Two points in response. Firstly, CAMRA is a consumer organisation and prices are a big issue for consumers. Secondly, however, it is well worth exploring why such price differentials exist.

With the examples in question, it must be stressed that we're dealing with extremes. On the one hand, Wetherspoons by some distance sell the cheapest beer in town and Ruddles Bitter itself is much cheaper than their guest beers (£2.15 a pint). On the other, £1.95 for a half is well above what you'd pay in most city centre pubs, tenanted or otherwise, where £3.30 is about the average price for a standard bitter. Even so, how can 'Spoons charge so much less and still turn a profit?

Well, of course, as a chain of nearly 800 megapubs they have huge buying power and can negotiate keen prices with suppliers (though micro brewers I've spoken to assure me they pay a fair price, taking volume into account). Also because their pubs are so big and throughput so great they can cope with a small per-pint profit. Finally, the pubs are managed so they have central control over most aspects of the operation.

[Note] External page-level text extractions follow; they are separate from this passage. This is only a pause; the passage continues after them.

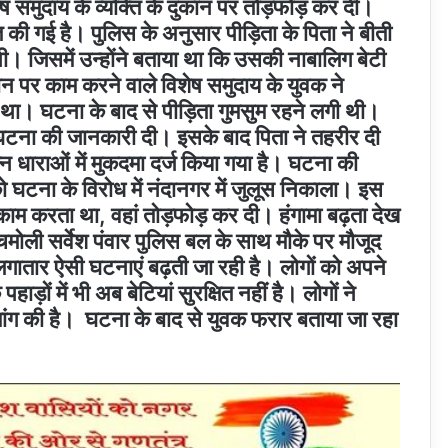
शेष समुदाय के व्यक्ति के दुकान पर तोड़फोड़ कर दी।
ात की गई है। पुलिस के अनुसार पीड़िता के पिता ने बीती
ी। जिसमें उन्होंने बताया था कि उसकी नाबालिग बेटी
ान पर काम करने वाले विशेष समुदाय के युवक ने
था। घटना के बाद से पीड़िता गुमसुम रहने लगी थी।
ो घटना की जानकारी दी। इसके बाद पिता ने तहरीर दी
 धाराओं में मुकदमा दर्ज किया गया है। घटना की
 घटना के विरोध में नंदानगर में जुलूस निकाला। इस
काम करता था, वहां तोड़फोड़ कर दी। हंगामा बढ़ता देख
 चमोली सर्वेश पंवार पुलिस बल के साथ मौके पर मौजूद
 लगातार ऐसी घटनाएं बढ़ती जा रही है। लोगों को अपने
हाड़ों में भी अब बेटियां सुरक्षित नहीं है। लोगों ने
मांग की है। घटना के बाद से युवक फरार बताया जा रहा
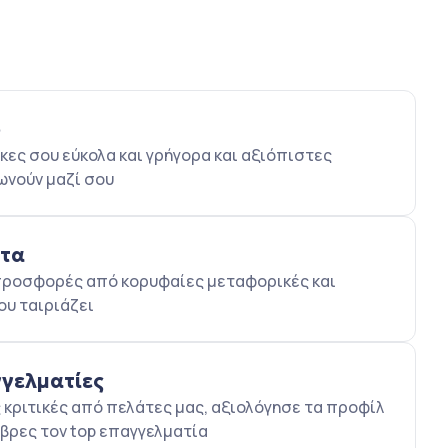
ο
κες σου εύκολα και γρήγορα και αξιόπιστες
ωνούν μαζί σου
ατα
5 προσφορές από κορυφαίες μεταφορικές και
ου ταιριάζει
γγελματίες
κριτικές από πελάτες μας, αξιολόγησε τα προφίλ
βρες τον top επαγγελματία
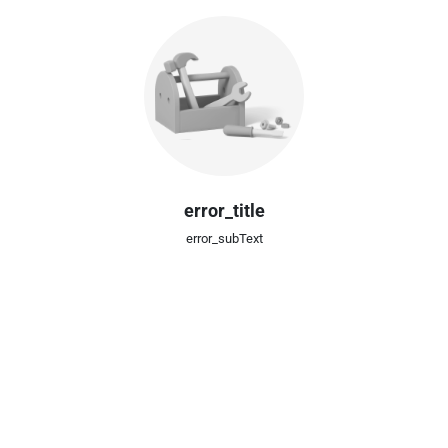
error_title
error_subText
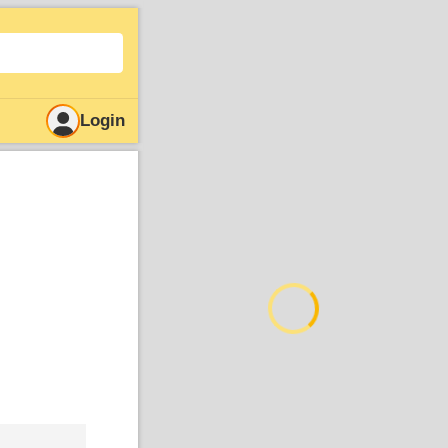
Login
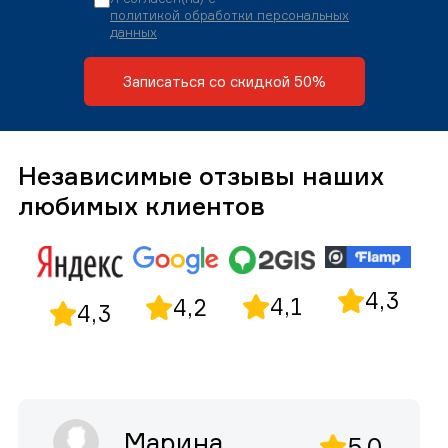
политикой обработки персональных
данных
Записаться со скидкой 50%
Независимые отзывы наших
любимых клиентов
4,3
4,1
4,2
4,3
Марина
5,0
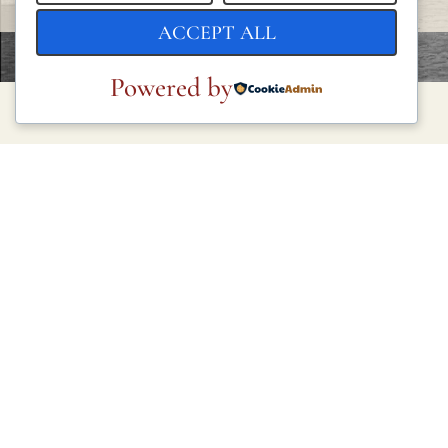
ACCEPT ALL
Powered by
LEGAL
Privacy Policy
Cookie Policy
Terms and Conditions
Legal Notice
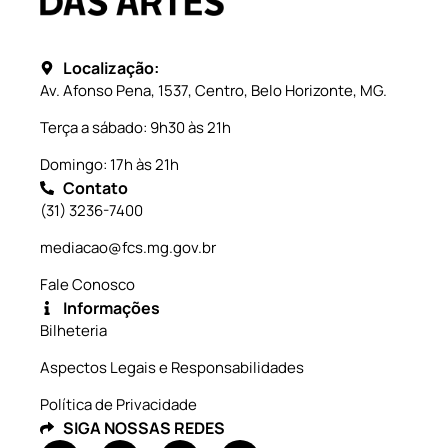
Localização:
Av. Afonso Pena, 1537, Centro, Belo Horizonte, MG.
Terça a sábado: 9h30 às 21h
Domingo: 17h às 21h
Contato
(31) 3236-7400
mediacao@fcs.mg.gov.br
Fale Conosco
Informações
Bilheteria
Aspectos Legais e Responsabilidades
Política de Privacidade
SIGA NOSSAS REDES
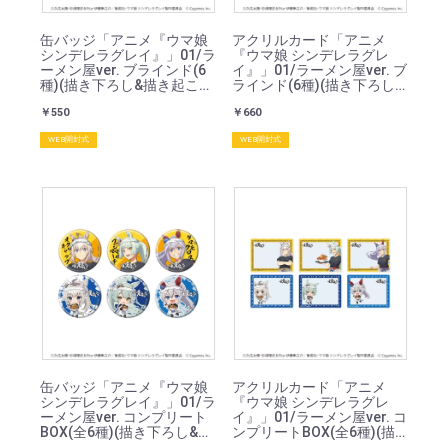
缶バッジ「アニメ『ウマ娘
アクリルカード「アニメ
シンデレラグレイ』」01/ラ
『ウマ娘 シンデレラグレ
ーメン屋ver. ブラインド(6
イ』」01/ラーメン屋ver. ブ
種)(描き下ろし&描き起こし
ラインド(6種)(描き下ろし&
イラスト)
描き起こしイラスト)
￥550
￥660
WEB開封式
WEB開封式
缶バッジ「アニメ『ウマ娘
アクリルカード「アニメ
シンデレラグレイ』」01/ラ
『ウマ娘 シンデレラグレ
ーメン屋ver. コンプリート
イ』」01/ラーメン屋ver. コ
BOX(全6種)(描き下ろし&描
ンプリートBOX(全6種)(描
き起こしイラスト)
き下ろし&描き起こしイラ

Tenants of breweries and pub companies have to buy their ales through their landlord, paying significantly more than the "free trade" price as a result. As owners of their own business they must also meet all the overheads from rent and rates through to utilities and staff costs. The current turnover of tenants is proof enough that running a pub is no easy recipe for riches - many are struggling just to get by.

But - it's a free market out there and you can't blame Wetherspoons for adopting their (successful) business model. As with supermarkets, we customers who live or work in Cambridge can choose where we spend our money (it's different out in the villages of course). From my experience what you get in the Regal (and hopefully the new Tivoli too) is a wide range of well-kept and interesting real ales at low prices. What you don't get is the atmosphere of a small-scale, community-focused traditional British pub whose licensee has a close relationship with his or her regulars. Many of us feel that such an experience is well worth paying more per pint for - but for others it's not a consideration and that's their entitlement.

And having said all that, I'll leave it to you, the reader, to decide if £1.95 is a reasonable price to charge for a 3.7% beer, even in a tenanted pub.